(Beginning of Task input)

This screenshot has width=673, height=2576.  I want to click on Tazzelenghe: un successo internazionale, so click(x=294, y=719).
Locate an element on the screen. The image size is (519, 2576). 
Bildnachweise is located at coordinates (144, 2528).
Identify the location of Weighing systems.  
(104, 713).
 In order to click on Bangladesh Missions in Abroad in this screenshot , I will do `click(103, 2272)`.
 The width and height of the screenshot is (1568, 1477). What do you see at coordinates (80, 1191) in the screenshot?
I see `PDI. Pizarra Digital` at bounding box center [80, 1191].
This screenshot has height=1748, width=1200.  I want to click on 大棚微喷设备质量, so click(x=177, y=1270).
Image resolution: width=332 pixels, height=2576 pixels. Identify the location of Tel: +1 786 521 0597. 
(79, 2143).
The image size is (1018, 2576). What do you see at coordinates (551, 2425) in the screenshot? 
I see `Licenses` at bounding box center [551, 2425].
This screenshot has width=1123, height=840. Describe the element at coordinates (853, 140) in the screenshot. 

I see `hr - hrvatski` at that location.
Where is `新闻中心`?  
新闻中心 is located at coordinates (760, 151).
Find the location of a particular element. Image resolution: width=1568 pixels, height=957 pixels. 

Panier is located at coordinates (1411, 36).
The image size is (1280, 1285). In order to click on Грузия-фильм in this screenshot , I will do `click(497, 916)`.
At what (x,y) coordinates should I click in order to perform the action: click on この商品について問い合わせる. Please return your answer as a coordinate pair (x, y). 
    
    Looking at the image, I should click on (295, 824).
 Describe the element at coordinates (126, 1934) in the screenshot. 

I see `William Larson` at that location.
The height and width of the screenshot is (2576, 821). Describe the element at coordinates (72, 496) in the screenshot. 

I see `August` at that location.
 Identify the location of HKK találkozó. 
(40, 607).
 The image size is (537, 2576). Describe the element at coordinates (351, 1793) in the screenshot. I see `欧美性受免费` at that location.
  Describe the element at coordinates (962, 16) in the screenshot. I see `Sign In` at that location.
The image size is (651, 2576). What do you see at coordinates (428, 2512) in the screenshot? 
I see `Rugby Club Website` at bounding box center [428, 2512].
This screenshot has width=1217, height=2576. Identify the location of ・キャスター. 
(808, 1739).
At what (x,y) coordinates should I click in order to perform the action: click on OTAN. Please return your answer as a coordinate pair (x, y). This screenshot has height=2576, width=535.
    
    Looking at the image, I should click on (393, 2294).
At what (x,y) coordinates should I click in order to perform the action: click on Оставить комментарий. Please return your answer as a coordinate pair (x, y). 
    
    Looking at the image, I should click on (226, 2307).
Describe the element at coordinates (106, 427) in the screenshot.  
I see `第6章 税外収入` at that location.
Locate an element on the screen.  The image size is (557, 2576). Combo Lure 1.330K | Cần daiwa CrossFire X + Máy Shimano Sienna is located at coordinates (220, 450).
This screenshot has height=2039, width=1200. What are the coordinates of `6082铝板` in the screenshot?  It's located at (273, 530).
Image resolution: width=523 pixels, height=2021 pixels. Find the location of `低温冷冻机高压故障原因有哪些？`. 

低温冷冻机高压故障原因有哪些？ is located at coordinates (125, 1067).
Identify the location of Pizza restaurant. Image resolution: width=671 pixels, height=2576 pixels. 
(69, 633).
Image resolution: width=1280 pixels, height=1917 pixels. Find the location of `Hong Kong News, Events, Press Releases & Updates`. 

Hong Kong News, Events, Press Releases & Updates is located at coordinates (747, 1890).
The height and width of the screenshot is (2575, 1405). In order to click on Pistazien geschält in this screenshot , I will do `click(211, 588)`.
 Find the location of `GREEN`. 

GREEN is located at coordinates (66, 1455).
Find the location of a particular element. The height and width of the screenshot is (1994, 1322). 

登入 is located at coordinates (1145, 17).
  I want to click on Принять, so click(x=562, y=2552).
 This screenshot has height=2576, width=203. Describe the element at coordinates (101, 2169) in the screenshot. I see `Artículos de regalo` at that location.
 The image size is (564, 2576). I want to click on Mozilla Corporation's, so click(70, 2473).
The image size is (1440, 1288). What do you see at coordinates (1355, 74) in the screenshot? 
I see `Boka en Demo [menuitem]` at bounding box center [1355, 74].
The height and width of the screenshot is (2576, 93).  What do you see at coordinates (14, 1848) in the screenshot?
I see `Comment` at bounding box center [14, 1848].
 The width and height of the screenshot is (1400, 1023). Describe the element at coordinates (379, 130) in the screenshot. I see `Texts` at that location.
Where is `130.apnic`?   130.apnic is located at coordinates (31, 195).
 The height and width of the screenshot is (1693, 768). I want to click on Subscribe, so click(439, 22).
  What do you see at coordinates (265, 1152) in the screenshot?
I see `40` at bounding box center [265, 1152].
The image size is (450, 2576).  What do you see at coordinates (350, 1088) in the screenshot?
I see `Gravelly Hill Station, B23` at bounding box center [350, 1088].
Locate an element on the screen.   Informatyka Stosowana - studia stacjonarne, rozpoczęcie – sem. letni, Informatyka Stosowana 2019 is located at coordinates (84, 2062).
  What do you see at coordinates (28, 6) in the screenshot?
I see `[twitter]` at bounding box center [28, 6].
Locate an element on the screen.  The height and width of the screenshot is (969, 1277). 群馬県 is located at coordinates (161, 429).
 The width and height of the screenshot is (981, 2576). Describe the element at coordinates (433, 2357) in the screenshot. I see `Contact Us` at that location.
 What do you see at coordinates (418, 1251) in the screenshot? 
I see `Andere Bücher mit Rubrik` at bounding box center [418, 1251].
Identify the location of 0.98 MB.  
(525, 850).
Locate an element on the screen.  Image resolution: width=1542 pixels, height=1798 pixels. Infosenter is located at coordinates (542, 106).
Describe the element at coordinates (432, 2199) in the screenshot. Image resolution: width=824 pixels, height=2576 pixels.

(End of Task input)

Your answer must be the full set of entries, copied exactly.

This screenshot has width=673, height=2576.  I want to click on Tazzelenghe: un successo internazionale, so click(x=294, y=719).
Locate an element on the screen. The image size is (519, 2576). 
Bildnachweise is located at coordinates (144, 2528).
Identify the location of Weighing systems.  
(104, 713).
 In order to click on Bangladesh Missions in Abroad in this screenshot , I will do `click(103, 2272)`.
 The width and height of the screenshot is (1568, 1477). What do you see at coordinates (80, 1191) in the screenshot?
I see `PDI. Pizarra Digital` at bounding box center [80, 1191].
This screenshot has height=1748, width=1200.  I want to click on 大棚微喷设备质量, so click(x=177, y=1270).
Image resolution: width=332 pixels, height=2576 pixels. Identify the location of Tel: +1 786 521 0597. 
(79, 2143).
The image size is (1018, 2576). What do you see at coordinates (551, 2425) in the screenshot? 
I see `Licenses` at bounding box center [551, 2425].
This screenshot has width=1123, height=840. Describe the element at coordinates (853, 140) in the screenshot. 

I see `hr - hrvatski` at that location.
Where is `新闻中心`?  
新闻中心 is located at coordinates (760, 151).
Find the location of a particular element. Image resolution: width=1568 pixels, height=957 pixels. 

Panier is located at coordinates (1411, 36).
The image size is (1280, 1285). In order to click on Грузия-фильм in this screenshot , I will do `click(497, 916)`.
At what (x,y) coordinates should I click in order to perform the action: click on この商品について問い合わせる. Please return your answer as a coordinate pair (x, y). 
    
    Looking at the image, I should click on (295, 824).
 Describe the element at coordinates (126, 1934) in the screenshot. 

I see `William Larson` at that location.
The height and width of the screenshot is (2576, 821). Describe the element at coordinates (72, 496) in the screenshot. 

I see `August` at that location.
 Identify the location of HKK találkozó. 
(40, 607).
 The image size is (537, 2576). Describe the element at coordinates (351, 1793) in the screenshot. I see `欧美性受免费` at that location.
  Describe the element at coordinates (962, 16) in the screenshot. I see `Sign In` at that location.
The image size is (651, 2576). What do you see at coordinates (428, 2512) in the screenshot? 
I see `Rugby Club Website` at bounding box center [428, 2512].
This screenshot has width=1217, height=2576. Identify the location of ・キャスター. 
(808, 1739).
At what (x,y) coordinates should I click in order to perform the action: click on OTAN. Please return your answer as a coordinate pair (x, y). This screenshot has height=2576, width=535.
    
    Looking at the image, I should click on (393, 2294).
At what (x,y) coordinates should I click in order to perform the action: click on Оставить комментарий. Please return your answer as a coordinate pair (x, y). 
    
    Looking at the image, I should click on (226, 2307).
Describe the element at coordinates (106, 427) in the screenshot.  
I see `第6章 税外収入` at that location.
Locate an element on the screen.  The image size is (557, 2576). Combo Lure 1.330K | Cần daiwa CrossFire X + Máy Shimano Sienna is located at coordinates (220, 450).
This screenshot has height=2039, width=1200. What are the coordinates of `6082铝板` in the screenshot?  It's located at (273, 530).
Image resolution: width=523 pixels, height=2021 pixels. Find the location of `低温冷冻机高压故障原因有哪些？`. 

低温冷冻机高压故障原因有哪些？ is located at coordinates (125, 1067).
Identify the location of Pizza restaurant. Image resolution: width=671 pixels, height=2576 pixels. 
(69, 633).
Image resolution: width=1280 pixels, height=1917 pixels. Find the location of `Hong Kong News, Events, Press Releases & Updates`. 

Hong Kong News, Events, Press Releases & Updates is located at coordinates (747, 1890).
The height and width of the screenshot is (2575, 1405). In order to click on Pistazien geschält in this screenshot , I will do `click(211, 588)`.
 Find the location of `GREEN`. 

GREEN is located at coordinates (66, 1455).
Find the location of a particular element. The height and width of the screenshot is (1994, 1322). 

登入 is located at coordinates (1145, 17).
  I want to click on Принять, so click(x=562, y=2552).
 This screenshot has height=2576, width=203. Describe the element at coordinates (101, 2169) in the screenshot. I see `Artículos de regalo` at that location.
 The image size is (564, 2576). I want to click on Mozilla Corporation's, so click(70, 2473).
The image size is (1440, 1288). What do you see at coordinates (1355, 74) in the screenshot? 
I see `Boka en Demo [menuitem]` at bounding box center [1355, 74].
The height and width of the screenshot is (2576, 93).  What do you see at coordinates (14, 1848) in the screenshot?
I see `Comment` at bounding box center [14, 1848].
 The width and height of the screenshot is (1400, 1023). Describe the element at coordinates (379, 130) in the screenshot. I see `Texts` at that location.
Where is `130.apnic`?   130.apnic is located at coordinates (31, 195).
 The height and width of the screenshot is (1693, 768). I want to click on Subscribe, so click(439, 22).
  What do you see at coordinates (265, 1152) in the screenshot?
I see `40` at bounding box center [265, 1152].
The image size is (450, 2576).  What do you see at coordinates (350, 1088) in the screenshot?
I see `Gravelly Hill Station, B23` at bounding box center [350, 1088].
Locate an element on the screen.   Informatyka Stosowana - studia stacjonarne, rozpoczęcie – sem. letni, Informatyka Stosowana 2019 is located at coordinates (84, 2062).
  What do you see at coordinates (28, 6) in the screenshot?
I see `[twitter]` at bounding box center [28, 6].
Locate an element on the screen.  The height and width of the screenshot is (969, 1277). 群馬県 is located at coordinates (161, 429).
 The width and height of the screenshot is (981, 2576). Describe the element at coordinates (433, 2357) in the screenshot. I see `Contact Us` at that location.
 What do you see at coordinates (418, 1251) in the screenshot? 
I see `Andere Bücher mit Rubrik` at bounding box center [418, 1251].
Identify the location of 0.98 MB.  
(525, 850).
Locate an element on the screen.  Image resolution: width=1542 pixels, height=1798 pixels. Infosenter is located at coordinates (542, 106).
Describe the element at coordinates (432, 2199) in the screenshot. Image resolution: width=824 pixels, height=2576 pixels.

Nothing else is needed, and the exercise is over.